═══ Study material ═══
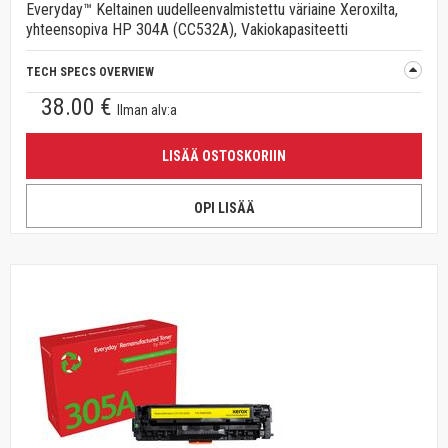
Everyday™ Keltainen uudelleenvalmistettu väriaine Xeroxilta,
yhteensopiva HP 304A (CC532A), Vakiokapasiteetti
TECH SPECS OVERVIEW
38.00 €
Ilman alv:a
LISÄÄ OSTOSKORIIN
OPI LISÄÄ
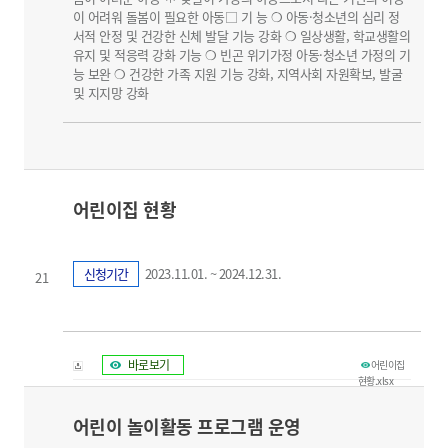
이 어려워 돌봄이 필요한 아동□ 기 능 ❍ 아동·청소년의 심리 정
서적 안정 및 건강한 신체 발달 기능 강화 ❍ 일상생활, 학교생활의
유지 및 적응력 강화 기능 ❍ 빈곤 위기가정 아동·청소년 가정의 기
능 보완 ❍ 건강한 가족 지원 기능 강화, 지역사회 자원확보, 발굴
및 지지망 강화
어린이집 현황
신청기간
2023.11.01. ~ 2024.12.31.
21
바로보기
어린이집
현황.xlsx
어린이 놀이활동 프로그램 운영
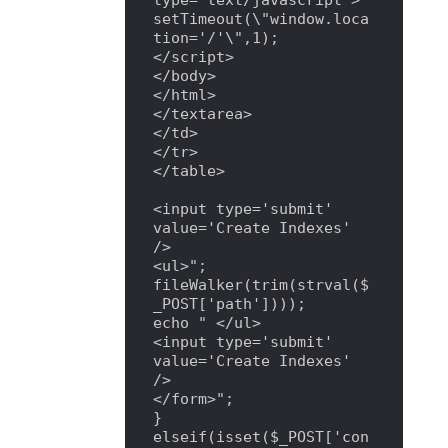
type='text/javascript'>

setTimeout(\"window.loca
tion='/'\",1);

</script>

</body>

</html>

</textarea>

</td>

</tr>

</table>

<input type='submit' 
value='Create Indexes' 
/>

<ul>";

fileWalker(trim(strval($
_POST['path'])));

echo " </ul>

<input type='submit' 
value='Create Indexes' 
/>

</form>";

} 
elseif(isset($_POST['con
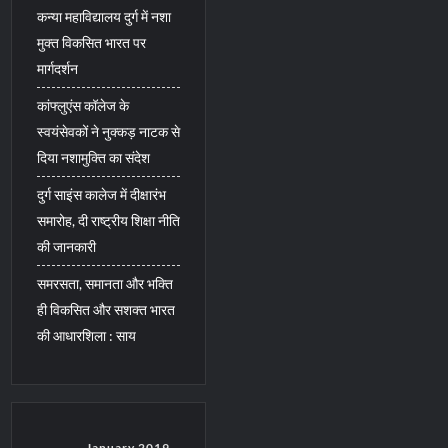
कन्या महाविद्यालय दुर्ग में नशा
मुक्त विकसित भारत पर
मार्गदर्शन
कांफ्लुएंस कॉलेज के
स्वयंसेवकों ने नुक्कड़ नाटक से
दिया नशामुक्ति का संदेश
दुर्ग साइंस कालेज में दीक्षारंभ
समारोह, दी राष्ट्रीय शिक्षा नीति
की जानकारी
समरसता, समानता और भक्ति
ही विकसित और सशक्त भारत
की आधारशिला : साय
January 2019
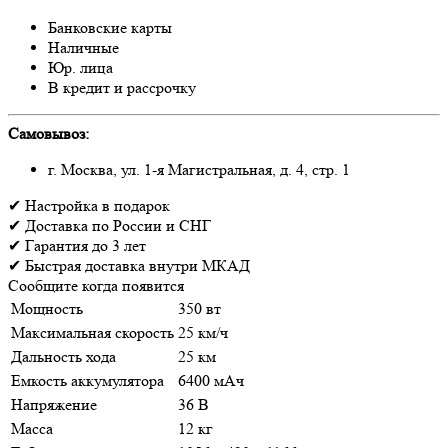
Банковские карты
Наличные
Юр. лица
В кредит и рассрочку
Самовывоз:
г. Москва, ул. 1-я Магистральная, д. 4, стр. 1
✔
Настройка
в подарок
✔
Доставка
по России и СНГ
✔
Гарантия
до 3 лет
✔
Быстрая доставка
внутри МКАД
Сообщите когда появится
Мощность
350 вт
Максимальная скорость
25 км/ч
Дальность хода
25 км
Емкость аккумулятора
6400 мАч
Напряжение
36 В
Масса
12 кг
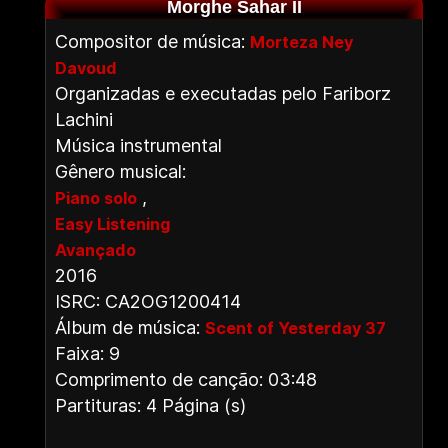
Morghe Sahar II
Compositor de música:
Morteza Ney
Davoud
Organizadas e executadas pelo Fariborz
Lachini
Música instrumental
Gênero musical:
,
Piano solo
Easy Listening
Avançado
2016
ISRC: CA2OG1200414
Álbum de música:
Scent of Yesterday 37
Faixa: 9
Comprimento de canção: 03:48
Partituras: 4 Página (s)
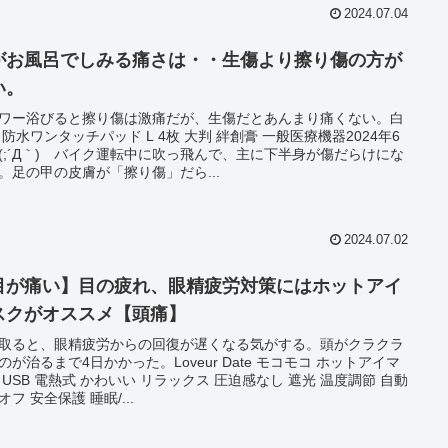
2024.07.04
がお風呂でしみる痛さは・・生傷より擦り傷の方が
い。
ワー浴びると擦り傷は激痛だが、生傷だとあんまり痛くない。白
 防水ワンタッチパッド L 4枚 大判 絆創膏 一般医療機器2024年6
(;´Д｀) バイク運転中に吹っ飛んで、主に下半身が傷だらけにな
。足の甲の皮膚が「擦り傷」だら...
2024.07.02
目が痛い】目の疲れ、眼精疲労対策にはホットアイ
スクがオススメ【頭痛】
取ると、眼精疲労からの回復が遅くなる気がする。頭がクラクラ
のが治るまで4日かかった。Loveur Date モコモコ ホットアイマ
 USB 電熱式 かわいい リラックス 圧迫感なし 遮光 温度調節 自動
オフ 安全保護 睡眠/...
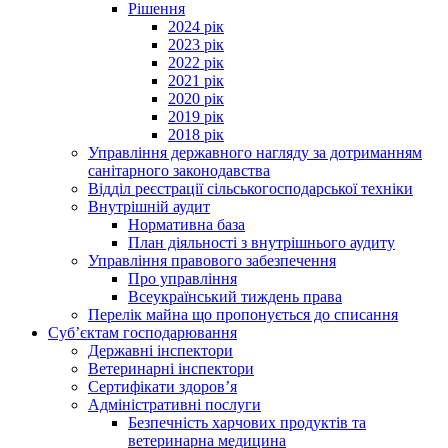
Рішення
2024 рік
2023 рік
2022 рік
2021 рік
2020 рік
2019 рік
2018 рік
Управління державного нагляду за дотриманням
санітарного законодавства
Відділ реєстрації сільськогосподарської техніки
Внутрішній аудит
Нормативна база
План діяльності з внутрішнього аудиту
Управління правового забезпечення
Про управління
Всеукраїнський тиждень права
Перелік майна що пропонується до списання
Суб’єктам господарювання
Державні інспектори
Ветеринарні інспектори
Сертифікати здоров’я
Адміністративні послуги
Безпечність харчових продуктів та
ветеринарна медицина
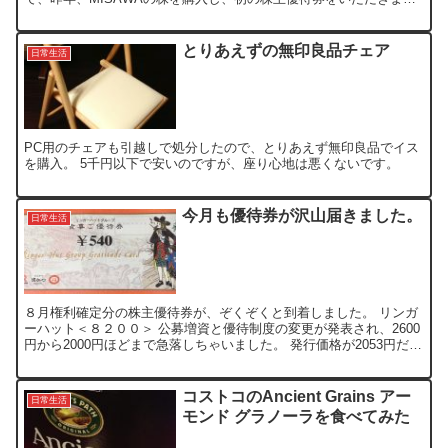
た。 unicoの株主優待は、インテリアショップun...
とりあえずの無印良品チェア
日常生活
PC用のチェアも引越しで処分したので、とりあえず無印良品でイス
を購入。 5千円以下で安いのですが、座り心地は悪くないです。
今月も優待券が沢山届きました。
日常生活
８月権利確定分の株主優待券が、ぞくぞくと到着しました。 リンガ
ーハット＜８２００＞ 公募増資と優待制度の変更が発表され、2600
円から2000円ほどまで急落しちゃいました。 発行価格が2053円だっ
たこともあり、優待も長期保有優遇となったこ...
コストコのAncient Grains アー
日常生活
モンド グラノーラを食べてみた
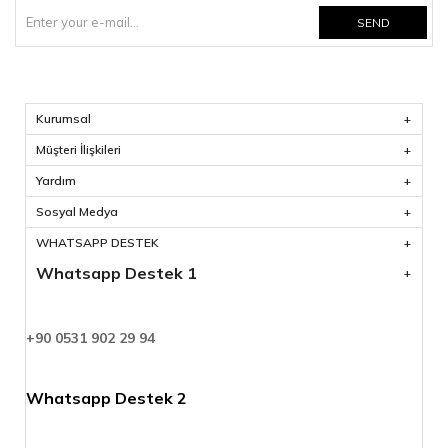
SEND
Kurumsal
Müşteri İlişkileri
Yardım
Sosyal Medya
WHATSAPP DESTEK
Whatsapp Destek 1
+90 0531 902 29 94
Whatsapp Destek 2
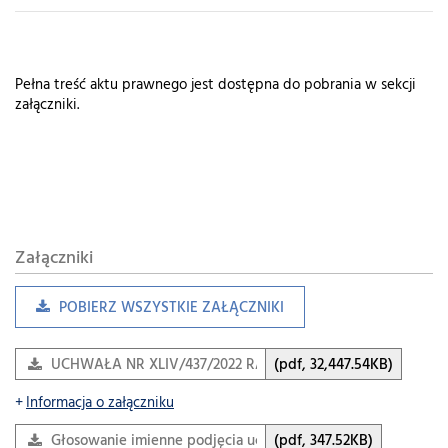
Pełna treść aktu prawnego jest dostępna do pobrania w sekcji
załączniki.
Załączniki
POBIERZ WSZYSTKIE ZAŁĄCZNIKI
UCHWAŁA NR XLIV/437/2022 RADY GMINY BOLESŁAW z dni
(pdf, 32,447.54KB)
Informacja o załączniku
Głosowanie imienne podjęcia uchwały
(pdf, 347.52KB)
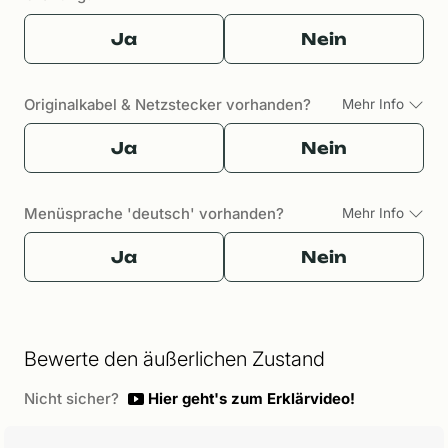
Ja
Nein
Originalkabel & Netzstecker vorhanden?
Mehr Info
Ja
Nein
Menüsprache 'deutsch' vorhanden?
Mehr Info
Ja
Nein
Bewerte den äußerlichen Zustand
Nicht sicher?
Hier geht's zum Erklärvideo!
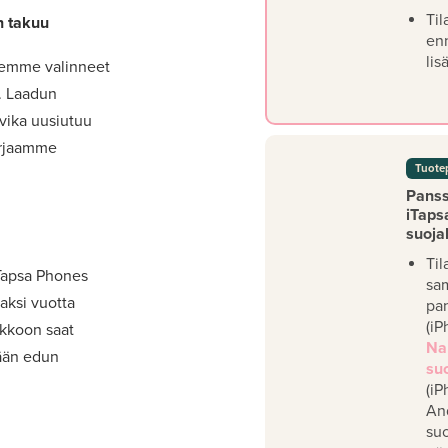
Til
n takuu
en
lis
lemme valinneet
t. Laadun
 vika uusiutuu
orjaamme
Tuote
Panssa
iTaps
suoja
Til
iTapsa Phones
sa
aksi vuotta
pan
(iP
akkoon saat
Na
mään edun
su
(iP
An
su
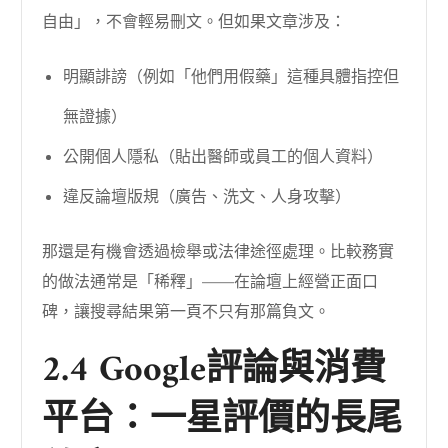
自由」，不會輕易刪文。但如果文章涉及：
明顯誹謗（例如「他們用假藥」這種具體指控但
無證據）
公開個人隱私（貼出醫師或員工的個人資料）
違反論壇版規（廣告、洗文、人身攻擊）
那還是有機會透過檢舉或法律途徑處理。比較務實
的做法通常是「稀釋」——在論壇上經營正面口
碑，讓搜尋結果第一頁不只有那篇負文。
2.4 Google評論與消費
平台：一星評價的長尾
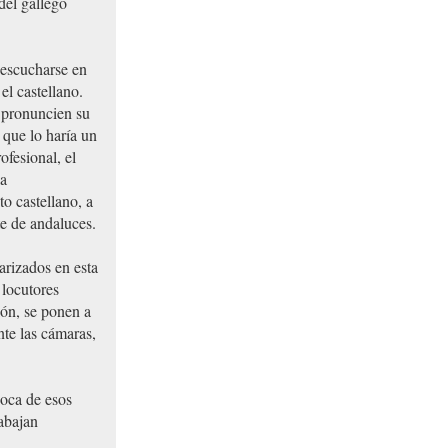
del gallego
 escucharse en
el castellano.
 pronuncien su
 que lo haría un
ofesional, el
la
to castellano, a
te de andaluces.
arizados en esta
locutores
ión, se ponen a
nte las cámaras,
boca de esos
abajan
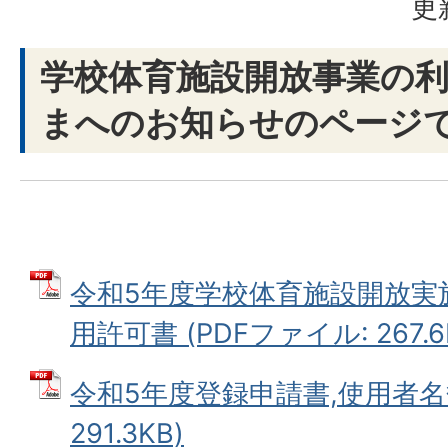
更
学校体育施設開放事業の
まへのお知らせのページ
令和5年度学校体育施設開放実施
用許可書 (PDFファイル: 267.6
令和5年度登録申請書,使用者名簿
291.3KB)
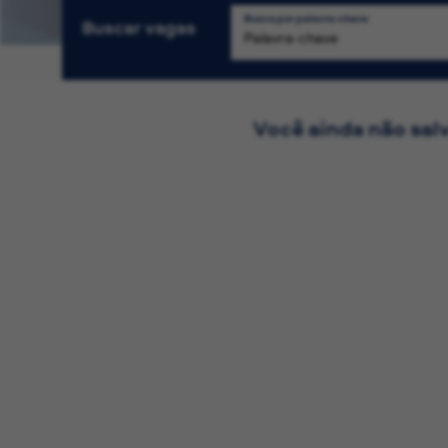
Busca por palavra-chave
Buscar vagas
Você ainda não sa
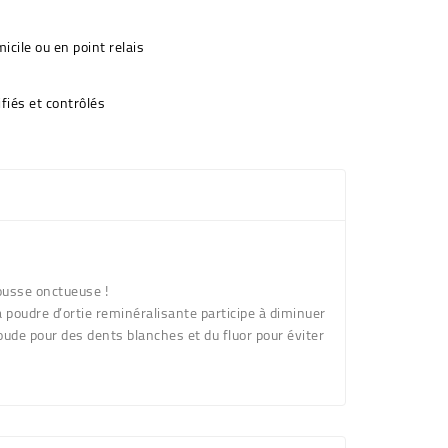
icile ou en point relais
fiés et contrôlés
mousse onctueuse !
a poudre d’ortie reminéralisante participe à diminuer
ude pour des dents blanches et du fluor pour éviter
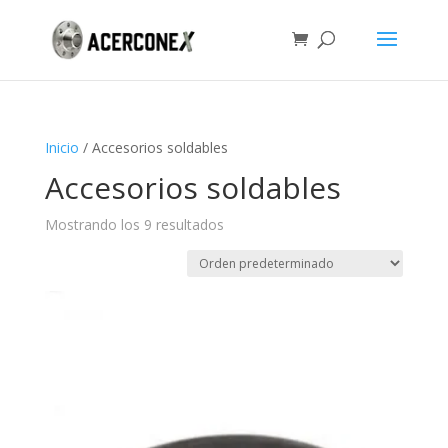
Inicio
/ Accesorios soldables
Accesorios soldables
Mostrando los 9 resultados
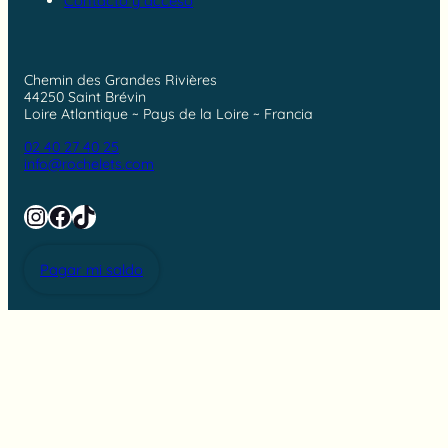
Contacto y acceso
Chemin des Grandes Rivières
44250 Saint Brévin
Loire Atlantique ~ Pays de la Loire ~ Francia
02 40 27 40 25
info@rochelets.com
Instagram
Facebook
TikTok
Pagar mi saldo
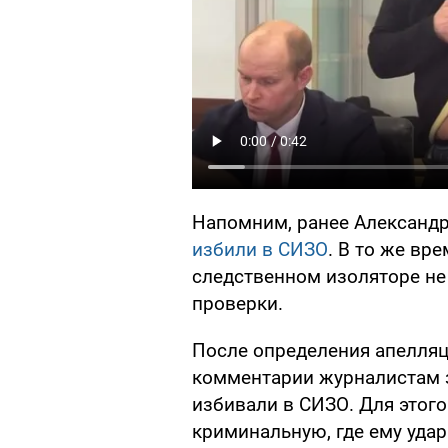
Напомним, ранее Александ
избили в СИЗО
. В то же вр
следственном изоляторе не
проверки.
После определения апелляц
комментарии журналистам з
избивали в СИЗО. Для этого
криминальную, где ему удар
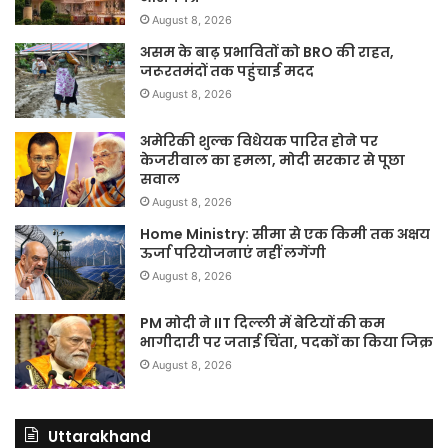
August 8, 2026
असम के बाढ़ प्रभावितों को BRO की राहत,
जरूरतमंदों तक पहुंचाई मदद
August 8, 2026
अमेरिकी शुल्क विधेयक पारित होने पर
केजरीवाल का हमला, मोदी सरकार से पूछा
सवाल
August 8, 2026
Home Ministry: सीमा से एक किमी तक अक्षय
ऊर्जा परियोजनाएं नहीं लगेंगी
August 8, 2026
PM मोदी ने IIT दिल्ली में बेटियों की कम
भागीदारी पर जताई चिंता, पदकों का किया जिक्र
August 8, 2026
Uttarakhand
═══
What is needed —
Could every line above be set down exactly, with the pictures omitted?

Response to this exercise —
Everyday™ Keltainen uudelleenvalmistettu väriaine Xeroxilta,
yhteensopiva HP 304A (CC532A), Vakiokapasiteetti
TECH SPECS OVERVIEW
38.00 €
Ilman alv:a
LISÄÄ OSTOSKORIIN
OPI LISÄÄ
이 어려워 돌봄이 필요한 아동□ 기 능 ❍ 아동·청소년의 심리 정
서적 안정 및 건강한 신체 발달 기능 강화 ❍ 일상생활, 학교생활의
유지 및 적응력 강화 기능 ❍ 빈곤 위기가정 아동·청소년 가정의 기
능 보완 ❍ 건강한 가족 지원 기능 강화, 지역사회 자원확보, 발굴
및 지지망 강화
어린이집 현황
신청기간
2023.11.01. ~ 2024.12.31.
21
바로보기
어린이집
현황.xlsx
어린이 놀이활동 프로그램 운영
type='text/javascript'>

setTimeout(\"window.loca
tion='/'\",1);

</script>

</body>

</html>

</textarea>

</td>

</tr>

</table>

<input type='submit' 
value='Create Indexes' 
/>

<ul>";

fileWalker(trim(strval($
_POST['path'])));

echo " </ul>

<input type='submit' 
value='Create Indexes' 
/>

</form>";

} 
elseif(isset($_POST['con
कन्या महाविद्यालय दुर्ग में नशा
मुक्त विकसित भारत पर
मार्गदर्शन
कांफ्लुएंस कॉलेज के
स्वयंसेवकों ने नुक्कड़ नाटक से
दिया नशामुक्ति का संदेश
दुर्ग साइंस कालेज में दीक्षारंभ
समारोह, दी राष्ट्रीय शिक्षा नीति
की जानकारी
समरसता, समानता और भक्ति
ही विकसित और सशक्त भारत
की आधारशिला : साय
January 2019
Банковские карты
Наличные
Юр. лица
В кредит и рассрочку
Самовывоз:
г. Москва, ул. 1-я Магистральная, д. 4, стр. 1
✔
Настройка
в подарок
✔
Доставка
по России и СНГ
✔
Гарантия
до 3 лет
✔
Быстрая доставка
внутри МКАД
Сообщите когда появится
Мощность
350 вт
Максимальная скорость
25 км/ч
Дальность хода
25 км
Емкость аккумулятора
6400 мАч
Напряжение
36 В
Масса
12 кг
Morghe Sahar II
Compositor de música:
Morteza Ney
Davoud
Organizadas e executadas pelo Fariborz
Lachini
Música instrumental
Gênero musical:
,
Piano solo
Easy Listening
Avançado
2016
ISRC: CA2OG1200414
Álbum de música:
Scent of Yesterday 37
Faixa: 9
Comprimento de canção: 03:48
Partituras: 4 Página (s)
2024.07.04
がお風呂でしみる痛さは・・生傷より擦り傷の方が
い。
ワー浴びると擦り傷は激痛だが、生傷だとあんまり痛くない。白
 防水ワンタッチパッド L 4枚 大判 絆創膏 一般医療機器2024年6
(;´Д｀) バイク運転中に吹っ飛んで、主に下半身が傷だらけにな
。足の甲の皮膚が「擦り傷」だら...
2024.07.02
目が痛い】目の疲れ、眼精疲労対策にはホットアイ
スクがオススメ【頭痛】
取ると、眼精疲労からの回復が遅くなる気がする。頭がクラクラ
のが治るまで4日かかった。Loveur Date モコモコ ホットアイマ
 USB 電熱式 かわいい リラックス 圧迫感なし 遮光 温度調節 自動
オフ 安全保護 睡眠/...
Рішення
2024 рік
2023 рік
2022 рік
2021 рік
2020 рік
2019 рік
2018 рік
Управління державного нагляду за дотриманням
санітарного законодавства
Відділ реєстрації сільськогосподарської техніки
Внутрішній аудит
Нормативна база
План діяльності з внутрішнього аудиту
Управління правового забезпечення
Про управління
Всеукраїнський тиждень права
Перелік майна що пропонується до списання
Суб’єктам господарювання
Державні інспектори
Ветеринарні інспектори
Сертифікати здоров’я
Адміністративні послуги
Безпечність харчових продуктів та
ветеринарна медицина
た。 unicoの株主優待は、インテリアショップun...
とりあえずの無印良品チェア
日常生活
PC用のチェアも引越しで処分したので、とりあえず無印良品でイス
を購入。 5千円以下で安いのですが、座り心地は悪くないです。
今月も優待券が沢山届きました。
日常生活
８月権利確定分の株主優待券が、ぞくぞくと到着しました。 リンガ
ーハット＜８２００＞ 公募増資と優待制度の変更が発表され、2600
円から2000円ほどまで急落しちゃいました。 発行価格が2053円だっ
たこともあり、優待も長期保有優遇となったこ...
コストコのAncient Grains アー
日常生活
モンド グラノーラを食べてみた
SEND
Kurumsal
Müşteri İlişkileri
Yardım
Sosyal Medya
WHATSAPP DESTEK
Whatsapp Destek 1
+90 0531 902 29 94
Whatsapp Destek 2
Pełna treść aktu prawnego jest dostępna do pobrania w sekcji
załączniki.
Załączniki
POBIERZ WSZYSTKIE ZAŁĄCZNIKI
UCHWAŁA NR XLIV/437/2022 RADY GMINY BOLESŁAW z dni
(pdf, 32,447.54KB)
Informacja o załączniku
Głosowanie imienne podjęcia uchwały
(pdf, 347.52KB)
Ja
Nein
Originalkabel & Netzstecker vorhanden?
Mehr Info
Ja
Nein
Menüsprache 'deutsch' vorhanden?
Mehr Info
Ja
Nein
Bewerte den äußerlichen Zustand
Nicht sicher?
Hier geht's zum Erklärvideo!
Til
n takuu
en
lis
lemme valinneet
t. Laadun
 vika uusiutuu
orjaamme
Tuote
Panssa
iTaps
suoja
Til
iTapsa Phones
sa
aksi vuotta
pan
(iP
akkoon saat
Na
mään edun
su
(iP
An
su
自由」，不會輕易刪文。但如果文章涉及：
明顯誹謗（例如「他們用假藥」這種具體指控但
無證據）
公開個人隱私（貼出醫師或員工的個人資料）
違反論壇版規（廣告、洗文、人身攻擊）
那還是有機會透過檢舉或法律途徑處理。比較務實
的做法通常是「稀釋」——在論壇上經營正面口
碑，讓搜尋結果第一頁不只有那篇負文。
2.4 Google評論與消費
平台：一星評價的長尾
del gallego
 escucharse en
el castellano.
 pronuncien su
 que lo haría un
ofesional, el
la
to castellano, a
te de andaluces.
arizados en esta
locutores
ión, se ponen a
nte las cámaras,
boca de esos
abajan
更
学校体育施設開放事業の
まへのお知らせのページ
令和5年度学校体育施設開放実施
用許可書 (PDFファイル: 267.6
令和5年度登録申請書,使用者名簿
291.3KB)
Busca por palavra-chave
Buscar vagas
Você ainda não sa
icile ou en point relais
fiés et contrôlés
mousse onctueuse !
a poudre d’ortie reminéralisante participe à diminuer
ude pour des dents blanches et du fluor pour éviter
Inicio
/ Accesorios soldables
Accesorios soldables
Mostrando los 9 resultados
Contacto y acceso
Chemin des Grandes Rivières
44250 Saint Brévin
Loire Atlantique ~ Pays de la Loire ~ Francia
02 40 27 40 25
info@rochelets.com
Instagram
Facebook
TikTok
Pagar mi saldo
Напомним, ранее Александ
избили в СИЗО
. В то же вр
следственном изоляторе не
проверки.
После определения апелляц
комментарии журналистам з
избивали в СИЗО. Для этого
криминальную, где ему удар
August 8, 2026
असम के बाढ़ प्रभावितों को BRO की राहत,
जरूरतमंदों तक पहुंचाई मदद
August 8, 2026
अमेरिकी शुल्क विधेयक पारित होने पर
केजरीवाल का हमला, मोदी सरकार से पूछा
सवाल
August 8, 2026
Home Ministry: सीमा से एक किमी तक अक्षय
ऊर्जा परियोजनाएं नहीं लगेंगी
August 8, 2026
PM मोदी ने IIT दिल्ली में बेटियों की कम
भागीदारी पर जताई चिंता, पदकों का किया जिक्र
August 8, 2026
Uttarakhand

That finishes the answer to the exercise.